Have you got what it takes to be a Big Data scientist?

Have you got what it takes to be a Big Data scientist?

Before you can answer that...                                                        

The Job Description:

Given a huge volume of unstructured information (or Big Data), a data scientist looks at it from many angles, determines what it means, then recommends ways to apply the data.

Science, in Action

Starting work in 2006 at the business networking site LinkedIn, Jonathan Goldman, a Ph.D. in physics from Stanford, began forming theories, testing hunches, and finding patterns to predict whose networks a given LinkedIn profile would land in.

Reid Hoffman, LinkedIn’s cofounder and CEO at the time, gave Goldman authority to publish small modules in the form of ads on the site’s most popular pages. Using one such module, Goldman began to test what would happen if you presented users with names of people they hadn’t yet connected with, but seemed likely to know.

Goldman's module was a custom ad displaying the three best-fit matches for each user, based on the background entered in their LinkedIn profile. Click-through on those ads was the highest ever seen. They soon became a standard feature.

The Skill-set

Formal training for data scientists is similar to that for traditional business or data analysts: computer science and applications, modeling, statistics, analytics and math.
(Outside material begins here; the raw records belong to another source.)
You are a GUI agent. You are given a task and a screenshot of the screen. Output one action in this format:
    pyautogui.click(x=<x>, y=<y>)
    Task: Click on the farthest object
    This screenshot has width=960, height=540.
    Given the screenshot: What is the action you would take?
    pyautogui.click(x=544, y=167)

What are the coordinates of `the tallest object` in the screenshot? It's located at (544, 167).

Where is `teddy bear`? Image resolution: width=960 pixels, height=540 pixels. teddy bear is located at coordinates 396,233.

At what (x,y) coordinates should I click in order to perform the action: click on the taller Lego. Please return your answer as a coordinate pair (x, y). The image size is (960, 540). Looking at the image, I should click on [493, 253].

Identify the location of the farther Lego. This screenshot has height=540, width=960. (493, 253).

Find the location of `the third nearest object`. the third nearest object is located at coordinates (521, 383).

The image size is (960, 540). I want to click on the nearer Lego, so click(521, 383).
In addition, the data scientist needs good business sense – and the ability to communicate findings to both business and IT leaders in a way that inspires action.

A data scientist must explore and examine data from multiple disparate sources with an inquisitive eye, sifting to uncover previously hidden insights. These in turn can provide a competitive advantage, or address a pressing business problem.
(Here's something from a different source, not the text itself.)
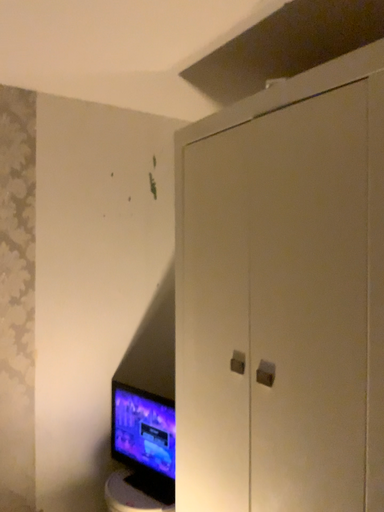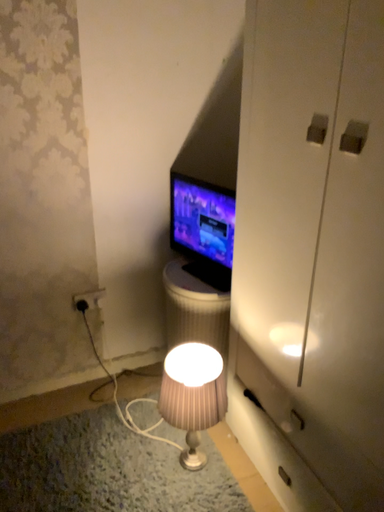 Question: Which way did the camera rotate in the video?

Choices:
 (A) rotated upward
 (B) rotated downward

Answer: (B)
Armed with data and analytical results, the scientist will then communicate informed conclusions and recommendations to management.

All this must be done with scientific rigor. A data scientist must have a fine-grained command of correlations, time series, trends, forecasts, segmentations and other patterns in order to understand the key factors at work.

Real-world experiments may also be required; making slight changes to analytical models to observe the effects, or monitoring performance metrics to determine which aspect of a model contributes most to the desired outcome.

Tools & Talent

Statistical modeling, predictive analysis and other tools provide data scientists with the pattern-finding instruments they require. Data warehousing, visualization, integration and governance tools are needed for exploring deep data.

The key thing is looking for hidden patterns. This may be accomplished through user-friendly advanced visualization tools, self-service search-driven business intelligence (BI) tools, interactive data exploration tools, and other approaches that don't necessarily demand a deep mastery of statistical analysis.

As with any discipline, data scientists also rely on people in adjacent roles to help them do their jobs effectively: subject-matter experts, business analysts, Big Data solution providers like IBM.

In turn, the institutions that employ data scientists may be public or private sector, nonprofit or commercial. Professional associations, journals or other forums may help them communicate and collaborate with other scientists.

A Roadmap for Success

For data science, the Cross Industry Standard for Data Mining has been in existence since the mid-1990s. Best practices for the field may be summarized as follows:

1. Choose the analytic problem carefully.

Engage only in projects that have some clear alignment with key business imperatives, like gaining a competitive advantage or enhancing customer loyalty. 

2. Set the right subject population.

If you’re modeling customer influence patterns for example, consider both customers who are very influential and those who may be less influential, but are more susceptible to being influenced. Over or under-representing either group in your population will skew your data model.

3. Consider your data sources.

Don't just use internal sources; external data, such as social media activity, may contain the key behavioral variables you need to build into your model.

4. Select the right data samples.

You'll have to decide whether your sample should be simple (so as not to introduce bias), or more complex, in order to reach the required level of precision without introducing skew.

5. Use up-to-date data and models.

There's little confidence to be had, from inconsistent and aged data. You need to incorporate strong data and model governance into every aspect of your data-science operations.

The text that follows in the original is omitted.